The high number of deaths due to failure in examinations is symptomatic of the larger problem of student suicides plaguing India. As many as 13,089 students killed themselves due to 'exam stress' in 2021 – highest in five years.
"Going by the data, we can say that gender does not play a significant role, and is not a major risk factor below the age of 18," Dr Yogesh Jain, who has researched on suicide in rural India, said.
"Unlike the western world, where 90 percent of the suicides are a manifestation of a psychiatric disorder, in India, many young people's deaths by suicides do not have psychiatric comorbidities. They are rather related to social insecurity – poverty, unemployment and so on. These issues of social security can effect impulsive decisions in the youth, a group which is more prone to take spur-of-the-moment decisions."Dr Yogesh Jain, Paediatrician and Founder of Jan Swasthya Sahyog (JSS)
"Fear of joblessness, fear of not clearing examinations are also factors linked to suicides in this age group," he added.

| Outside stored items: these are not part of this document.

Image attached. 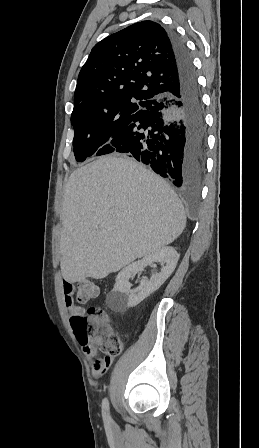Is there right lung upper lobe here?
I'll return each instance as SVG.
<instances>
[{"mask_svg": "<svg viewBox=\"0 0 259 448\" xmlns=\"http://www.w3.org/2000/svg\"><path fill=\"white\" fill-rule=\"evenodd\" d=\"M178 85L168 33L156 22H138L93 47L78 76L72 115L145 106Z\"/></svg>", "mask_w": 259, "mask_h": 448, "instance_id": "right-lung-upper-lobe-1", "label": "right lung upper lobe"}]
</instances>
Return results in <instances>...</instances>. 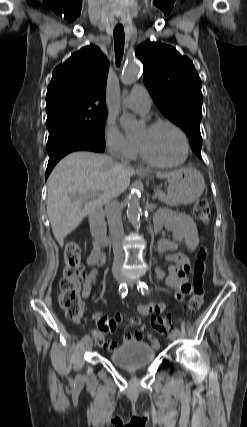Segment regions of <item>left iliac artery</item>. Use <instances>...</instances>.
Here are the masks:
<instances>
[{"mask_svg":"<svg viewBox=\"0 0 247 427\" xmlns=\"http://www.w3.org/2000/svg\"><path fill=\"white\" fill-rule=\"evenodd\" d=\"M137 289L142 293V295H146L149 292V288L145 282L139 281L137 284ZM184 329V328H182ZM174 331L176 333H180V330L178 328H175Z\"/></svg>","mask_w":247,"mask_h":427,"instance_id":"left-iliac-artery-1","label":"left iliac artery"}]
</instances>
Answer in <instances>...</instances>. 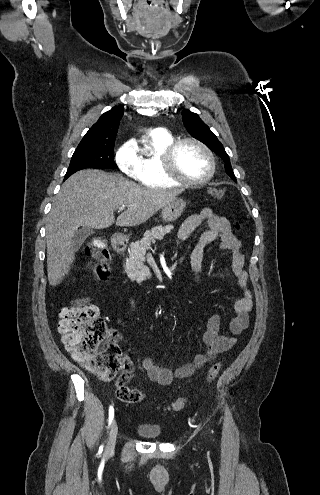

Do Marriage & Education Play a Role?
While one would expect that incidence of suicide would lower with education, data shows that is not necessarily the case. Female suicides exhibit an increase as the level of schooling goes up, and then chart a drop after higher education.
"We have seen that even while literacy is higher in some southern states, the suicide rate is also quite high there. We can hypothesize that higher awareness that comes with education may be leading to more suicides, or psychiatric comorbidities may be more common with higher education. The aspirations of getting a job or opportunity of a particular kind also rise with education," as per Dr Jain.
Marriage is also not a protective factor – Indian women in marriages appear to be much more vulnerable to suicide than their unmarried or divorced counterparts.
The NCRB report reveals that nearly two-thirds – 63.69 percent (28,680) – of women suicide victims were married. Unmarried women constituted 24 percent of the total, 0.6 percent were divorced, and 2.2 percent were widowed.
Where Do We Go From Here?
Evidently, the problem of female suicides in India is extensive and multifaceted. The data points to no clear solution to the issue – education, income, marriage singularly do not seem to offer protective advantage.
Dr Dandona, who had co-authored the 2018 Lancet study on female suicides in India, opines that more qualitative research is required to understand the efficacy of approaches to ameliorate the problem of suicidal deaths.
"We simply do not have research or data that can allow us to answer this question specifically. For example – if education was the solution to reduce suicide deaths in females, then the south India should have lower death rate, but it does not. We need sound qualitative research to understand "why of suicide deaths in India,"" the public health expert said.
Dr Jain, too, makes this point: "The NCRB records do not mention cases of attempted suicides. There is no mention of these numbers. These cases, the factors behind them need to be picked up and looked at."
Experts concur that intervention is necessary at the school and early college level. Counselling possibilities should be available on each portal for the youth, and helpline centres should be set up for young people. here needs to be more conversation about depression and suicide, and it needs to involve both men and women.
Support systems – at family level, community level, and at the level of the state – are also essential.
We need to better the systems for tackling suicides in general in India. And we need to push for more research-driven, gender-specific strategies to address the mammoth issue of female suicides.